== EXERCISE DATA

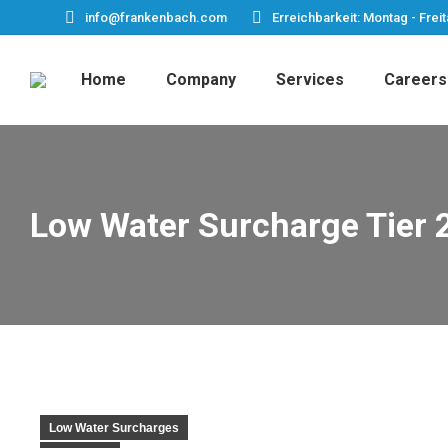
info@frankenbach.com
Erreichbarkeit: Montag - Freit
Home
Company
Services
Careers
Low Water Surcharge Tier 
Low Water Surcharges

====

■ **WORK INSTRUCTIONS**: Set the pictures aside and transcribe the data above exactly.

■ **WRITTEN ANSWER**:
info@frankenbach.com
Erreichbarkeit: Montag - Freit
Home
Company
Services
Careers
Low Water Surcharge Tier 
Low Water Surcharges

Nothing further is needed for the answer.